> _Task statement_:
Restate word for word the lines of the material below, from the line with "einer Vertragserfüllung erforderlich" to the line with "berechtigtes Interesse nach", both lines included, and no others.

-------- Data shown

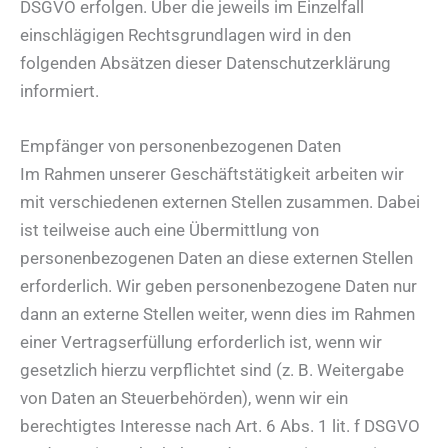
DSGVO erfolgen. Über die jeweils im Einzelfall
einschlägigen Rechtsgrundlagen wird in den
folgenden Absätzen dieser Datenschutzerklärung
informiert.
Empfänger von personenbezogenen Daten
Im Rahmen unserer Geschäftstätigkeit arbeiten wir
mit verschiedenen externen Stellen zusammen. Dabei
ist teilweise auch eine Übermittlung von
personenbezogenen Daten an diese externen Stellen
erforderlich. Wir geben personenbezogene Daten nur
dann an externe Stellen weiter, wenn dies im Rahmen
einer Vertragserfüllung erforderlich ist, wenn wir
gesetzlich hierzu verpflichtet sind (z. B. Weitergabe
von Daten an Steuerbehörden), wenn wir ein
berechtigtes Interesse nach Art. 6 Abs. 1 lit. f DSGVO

----------------
-------- Data shown

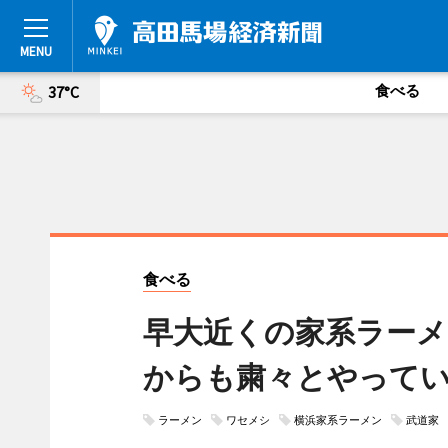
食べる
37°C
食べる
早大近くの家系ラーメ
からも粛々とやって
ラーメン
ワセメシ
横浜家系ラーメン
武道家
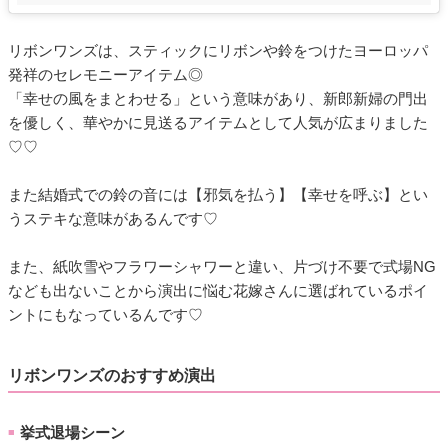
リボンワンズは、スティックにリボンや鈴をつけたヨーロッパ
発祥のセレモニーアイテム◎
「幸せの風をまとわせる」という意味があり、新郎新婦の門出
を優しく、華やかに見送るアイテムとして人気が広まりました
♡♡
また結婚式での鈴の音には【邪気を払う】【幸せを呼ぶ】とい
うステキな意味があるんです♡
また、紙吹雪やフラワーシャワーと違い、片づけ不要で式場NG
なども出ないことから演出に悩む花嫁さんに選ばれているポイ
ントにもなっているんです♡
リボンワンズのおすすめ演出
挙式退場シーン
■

----------------
-------- Data shown

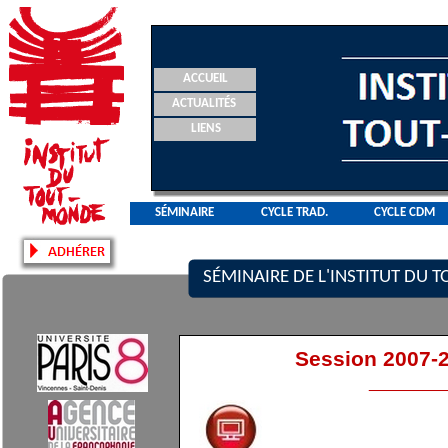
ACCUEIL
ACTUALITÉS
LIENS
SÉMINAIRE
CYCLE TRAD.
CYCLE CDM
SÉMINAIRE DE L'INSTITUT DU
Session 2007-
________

----------------

> _Answer area_:
einer Vertragserfüllung erforderlich ist, wenn wir
gesetzlich hierzu verpflichtet sind (z. B. Weitergabe
von Daten an Steuerbehörden), wenn wir ein
berechtigtes Interesse nach Art. 6 Abs. 1 lit. f DSGVO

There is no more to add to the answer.